研究課題
平成25年度と同様の連携体制でモニタリングを継続して,発生源影響を特定するうえで重要な季節変動,年変動特性を評価し,大気環境について,前年度に得た月・季節変動特性に基づいて,バイオマスとその他の発生源からの寄与を考察するための情報収集と分析を行った。小規模バイオマス直接燃焼源への試作発生源対策装置の設置と予備的検討として,前年度で検討した既存手法およびその複合手法の中から小規模バイオマス直接燃焼源へ適用可能と判断されたもの,および前年度に得た基礎的特性と性能予測手法に基づいて設計・試作した粒子充填層フィルターを用いて,これまで環境調査と試験装置の実験等で実績のあるタイ南部ソンクラ県ハジャイ市近郊の天然ゴムスモークシート製造工場のシート乾燥室をケーススタディとして,試作フィルターの実証試験に向けた予備試験を実施し,基礎データを集積した。環境負荷が及ぼす健康影響に関する予備的調査として,平成25年度と同様の連携体制で,疫学的なデータを含む健康影響に関する情報とバイオマス燃焼起源粒子および粒子中有害成分の曝露実態に関する調査を継続した。ワークショップをバンコクで開催し,得られた結果と次年度へ向けた方針をまとめた。
2: おおむね順調に進展している
関連する研究について,知見を集めてまとめることができ,多くの学会発表を行っており,情報発信も十分である。また,現地調査や種々のデータベースに基づく多角的に環境負荷,健康影響を評価するプロセスの構築も順調であり,年度末には精査した検討結果を公表できる予定である。関連する卒業研究,修士研究,博士研究テーマも設定しており,学生を含めた研究室の研究資産・エフォートを相当集中しており,アクティビティは極めて高い。これまでにない知見をまとめ,新たな人的ネットワークも機能しており,成果の総括についてもある程度予測できるレベルに達している。
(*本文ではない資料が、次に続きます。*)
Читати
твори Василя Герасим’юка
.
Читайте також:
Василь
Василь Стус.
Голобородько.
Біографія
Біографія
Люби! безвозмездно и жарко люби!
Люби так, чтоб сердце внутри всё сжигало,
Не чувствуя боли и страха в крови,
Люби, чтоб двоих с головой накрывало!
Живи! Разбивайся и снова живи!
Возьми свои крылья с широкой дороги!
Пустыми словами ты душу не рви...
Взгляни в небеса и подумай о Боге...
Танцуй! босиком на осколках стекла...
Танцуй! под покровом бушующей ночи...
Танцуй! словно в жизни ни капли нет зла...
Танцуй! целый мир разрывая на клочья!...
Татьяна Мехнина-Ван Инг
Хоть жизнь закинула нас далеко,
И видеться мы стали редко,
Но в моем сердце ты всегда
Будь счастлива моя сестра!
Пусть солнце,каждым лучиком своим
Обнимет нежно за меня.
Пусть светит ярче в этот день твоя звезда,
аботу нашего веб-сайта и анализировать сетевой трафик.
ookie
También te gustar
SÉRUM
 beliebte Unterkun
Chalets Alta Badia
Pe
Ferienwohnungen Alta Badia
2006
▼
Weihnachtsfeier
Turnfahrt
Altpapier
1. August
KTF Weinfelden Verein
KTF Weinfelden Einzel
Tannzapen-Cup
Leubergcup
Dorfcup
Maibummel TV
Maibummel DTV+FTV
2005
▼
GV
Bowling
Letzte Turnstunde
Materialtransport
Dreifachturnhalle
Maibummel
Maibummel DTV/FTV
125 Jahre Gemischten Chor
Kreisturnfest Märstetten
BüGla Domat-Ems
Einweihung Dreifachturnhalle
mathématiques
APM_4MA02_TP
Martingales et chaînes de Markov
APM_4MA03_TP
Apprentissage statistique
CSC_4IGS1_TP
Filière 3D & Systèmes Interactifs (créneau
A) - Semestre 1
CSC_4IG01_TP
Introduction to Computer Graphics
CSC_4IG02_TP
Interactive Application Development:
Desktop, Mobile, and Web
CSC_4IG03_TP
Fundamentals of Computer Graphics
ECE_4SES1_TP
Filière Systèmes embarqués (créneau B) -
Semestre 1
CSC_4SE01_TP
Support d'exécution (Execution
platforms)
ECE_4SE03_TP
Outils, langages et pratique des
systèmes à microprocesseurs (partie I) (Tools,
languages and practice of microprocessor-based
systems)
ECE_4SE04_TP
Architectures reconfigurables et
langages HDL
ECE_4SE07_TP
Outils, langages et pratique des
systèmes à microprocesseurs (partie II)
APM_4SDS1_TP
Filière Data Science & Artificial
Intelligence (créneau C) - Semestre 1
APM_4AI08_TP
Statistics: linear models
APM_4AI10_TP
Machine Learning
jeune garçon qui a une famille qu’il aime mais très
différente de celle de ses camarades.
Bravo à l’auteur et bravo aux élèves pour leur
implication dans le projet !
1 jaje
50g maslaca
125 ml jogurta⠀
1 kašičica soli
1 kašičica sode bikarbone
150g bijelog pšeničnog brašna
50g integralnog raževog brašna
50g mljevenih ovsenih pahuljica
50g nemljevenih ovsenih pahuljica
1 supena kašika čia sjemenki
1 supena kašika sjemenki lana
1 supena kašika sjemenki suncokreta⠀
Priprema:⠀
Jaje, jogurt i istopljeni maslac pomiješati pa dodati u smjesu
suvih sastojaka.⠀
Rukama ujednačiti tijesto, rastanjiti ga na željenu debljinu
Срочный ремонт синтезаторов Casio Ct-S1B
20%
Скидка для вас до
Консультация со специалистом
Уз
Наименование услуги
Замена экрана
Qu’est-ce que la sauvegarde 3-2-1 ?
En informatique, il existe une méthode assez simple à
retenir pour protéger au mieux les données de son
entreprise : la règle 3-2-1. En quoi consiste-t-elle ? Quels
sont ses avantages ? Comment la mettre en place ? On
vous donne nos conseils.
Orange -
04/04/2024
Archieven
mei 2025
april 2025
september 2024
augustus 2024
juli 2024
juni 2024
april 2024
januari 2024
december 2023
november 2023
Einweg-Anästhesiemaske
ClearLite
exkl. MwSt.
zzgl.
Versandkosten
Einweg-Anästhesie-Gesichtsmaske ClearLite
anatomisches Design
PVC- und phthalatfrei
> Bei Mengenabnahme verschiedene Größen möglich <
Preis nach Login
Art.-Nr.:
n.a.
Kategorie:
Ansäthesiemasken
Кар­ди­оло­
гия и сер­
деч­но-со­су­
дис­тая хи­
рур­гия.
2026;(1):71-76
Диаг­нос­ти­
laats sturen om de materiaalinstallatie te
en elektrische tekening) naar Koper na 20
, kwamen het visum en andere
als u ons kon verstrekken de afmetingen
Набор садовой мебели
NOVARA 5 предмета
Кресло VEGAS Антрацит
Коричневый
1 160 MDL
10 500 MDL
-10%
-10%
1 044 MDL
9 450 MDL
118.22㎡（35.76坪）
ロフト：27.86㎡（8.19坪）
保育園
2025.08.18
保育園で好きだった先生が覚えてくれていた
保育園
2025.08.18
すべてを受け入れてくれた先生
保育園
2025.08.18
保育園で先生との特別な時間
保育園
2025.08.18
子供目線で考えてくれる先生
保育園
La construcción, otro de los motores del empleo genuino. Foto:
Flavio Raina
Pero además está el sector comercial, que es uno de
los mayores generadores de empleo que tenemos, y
本研究の活動を通じて,東南アジアを含む東アジア地域の発生源特性・健康影響の考察とリンクした微粒子モニタリングネットワークの構築が本年度中に相当具体化され,活動を開始した。今年度末にはバンコクで総括のワークショップを行う予定であり,タイのプリンスオブソンクラ大学,日本国内の連携研究者(金沢大学理工研究域および環日本海域環境研究センター,北陸3高専,埼玉大学,自動車研究所,大阪府立公衆衛生研究所,国立環境研究所,産業技術総合研究所),韓国(KIST),中国(武漢科学技術大学,北京師範大学)からの研究者の参加を得る予定になっており,今後の拠点・ネットワーク形成,若手研究者の育成に本研究の成果が発展的・継続的に生かされる予定である。